Stored entries

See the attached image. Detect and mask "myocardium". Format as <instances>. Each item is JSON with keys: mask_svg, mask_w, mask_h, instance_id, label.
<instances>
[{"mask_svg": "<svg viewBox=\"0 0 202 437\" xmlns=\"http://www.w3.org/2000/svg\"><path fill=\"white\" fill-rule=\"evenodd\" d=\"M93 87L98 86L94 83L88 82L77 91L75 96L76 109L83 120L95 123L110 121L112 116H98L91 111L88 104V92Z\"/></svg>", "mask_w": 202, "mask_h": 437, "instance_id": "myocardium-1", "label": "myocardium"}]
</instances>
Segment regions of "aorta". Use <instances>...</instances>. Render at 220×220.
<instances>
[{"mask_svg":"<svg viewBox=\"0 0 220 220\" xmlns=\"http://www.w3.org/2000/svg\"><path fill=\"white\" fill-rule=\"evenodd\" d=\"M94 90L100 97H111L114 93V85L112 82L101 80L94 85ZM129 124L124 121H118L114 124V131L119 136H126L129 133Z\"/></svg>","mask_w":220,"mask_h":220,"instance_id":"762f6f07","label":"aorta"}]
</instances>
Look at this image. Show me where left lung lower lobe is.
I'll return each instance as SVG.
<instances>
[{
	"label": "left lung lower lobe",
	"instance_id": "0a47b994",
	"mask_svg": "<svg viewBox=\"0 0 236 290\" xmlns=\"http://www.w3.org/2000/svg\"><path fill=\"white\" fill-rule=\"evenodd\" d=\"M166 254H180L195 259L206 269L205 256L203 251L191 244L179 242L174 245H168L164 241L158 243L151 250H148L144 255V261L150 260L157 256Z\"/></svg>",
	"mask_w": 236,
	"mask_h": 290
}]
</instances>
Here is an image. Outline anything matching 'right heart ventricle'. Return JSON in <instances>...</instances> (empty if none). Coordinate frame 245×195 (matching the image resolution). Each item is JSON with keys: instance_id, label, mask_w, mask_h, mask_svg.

==

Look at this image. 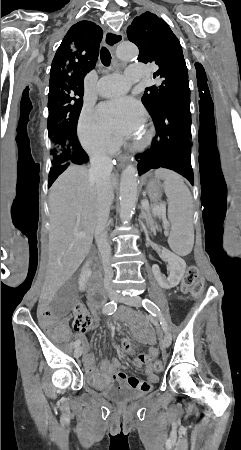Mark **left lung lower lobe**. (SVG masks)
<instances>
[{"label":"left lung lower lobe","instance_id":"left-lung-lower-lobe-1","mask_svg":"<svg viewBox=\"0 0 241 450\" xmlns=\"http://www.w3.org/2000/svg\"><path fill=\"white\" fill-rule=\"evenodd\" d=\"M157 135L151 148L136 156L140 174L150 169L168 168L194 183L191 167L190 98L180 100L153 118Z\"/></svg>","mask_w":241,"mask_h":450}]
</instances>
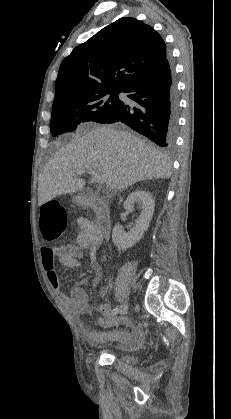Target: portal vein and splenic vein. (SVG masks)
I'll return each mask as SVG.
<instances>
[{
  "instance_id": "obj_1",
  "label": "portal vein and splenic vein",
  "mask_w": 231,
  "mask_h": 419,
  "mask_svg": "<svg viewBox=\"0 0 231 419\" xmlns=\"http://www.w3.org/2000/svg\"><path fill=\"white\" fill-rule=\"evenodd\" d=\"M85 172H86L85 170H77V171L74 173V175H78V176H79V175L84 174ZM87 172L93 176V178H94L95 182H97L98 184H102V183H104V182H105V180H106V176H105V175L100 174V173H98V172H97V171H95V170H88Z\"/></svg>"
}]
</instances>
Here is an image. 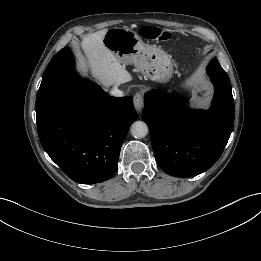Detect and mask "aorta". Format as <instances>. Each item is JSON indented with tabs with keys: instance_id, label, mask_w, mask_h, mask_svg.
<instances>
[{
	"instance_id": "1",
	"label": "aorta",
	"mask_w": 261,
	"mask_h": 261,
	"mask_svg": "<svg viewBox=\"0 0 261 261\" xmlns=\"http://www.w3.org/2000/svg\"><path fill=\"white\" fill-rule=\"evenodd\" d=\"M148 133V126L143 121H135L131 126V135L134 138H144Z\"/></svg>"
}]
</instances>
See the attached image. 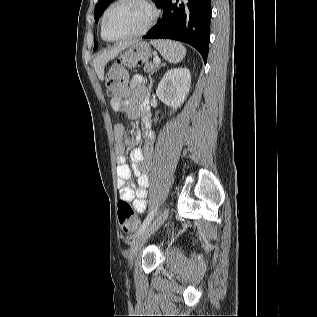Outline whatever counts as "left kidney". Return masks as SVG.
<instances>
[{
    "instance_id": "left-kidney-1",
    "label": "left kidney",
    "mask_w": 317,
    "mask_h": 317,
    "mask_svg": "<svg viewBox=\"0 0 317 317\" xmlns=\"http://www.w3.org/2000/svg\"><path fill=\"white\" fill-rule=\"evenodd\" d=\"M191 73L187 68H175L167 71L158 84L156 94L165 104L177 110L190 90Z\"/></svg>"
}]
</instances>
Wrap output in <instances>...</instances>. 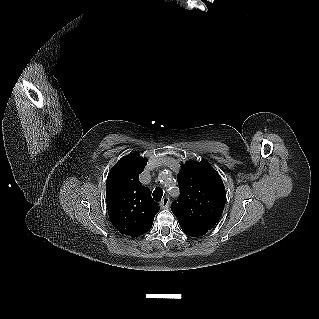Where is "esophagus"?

Your task:
The required answer is the exact run of lines above starting at the line with "Segment regions of" and ending at the line with "Here is an image. Outline", with both ends present.

Solved problem:
Segment regions of "aorta". Use <instances>...</instances>. Render at 220×220.
<instances>
[{"mask_svg":"<svg viewBox=\"0 0 220 220\" xmlns=\"http://www.w3.org/2000/svg\"><path fill=\"white\" fill-rule=\"evenodd\" d=\"M94 90L100 97H111L114 93V85L112 82L101 80L94 85ZM129 124L124 121H118L114 124V131L119 136H126L129 133Z\"/></svg>","mask_w":220,"mask_h":220,"instance_id":"762f6f07","label":"aorta"}]
</instances>
Look at this image. Show me where left lung lower lobe is.
I'll return each instance as SVG.
<instances>
[{
	"label": "left lung lower lobe",
	"instance_id": "0a47b994",
	"mask_svg": "<svg viewBox=\"0 0 236 290\" xmlns=\"http://www.w3.org/2000/svg\"><path fill=\"white\" fill-rule=\"evenodd\" d=\"M166 254H180L195 259L206 269L205 256L203 251L191 244L179 242L174 245H168L164 241L158 243L151 250H148L144 255V261L150 260L157 256Z\"/></svg>",
	"mask_w": 236,
	"mask_h": 290
}]
</instances>
Here is an image. Outline anything matching 'right heart ventricle'. Return JSON in <instances>...</instances> (empty if none). Coordinate frame 245×195 (matching the image resolution). Each item is JSON with keys: instance_id, label, mask_w, mask_h, mask_svg.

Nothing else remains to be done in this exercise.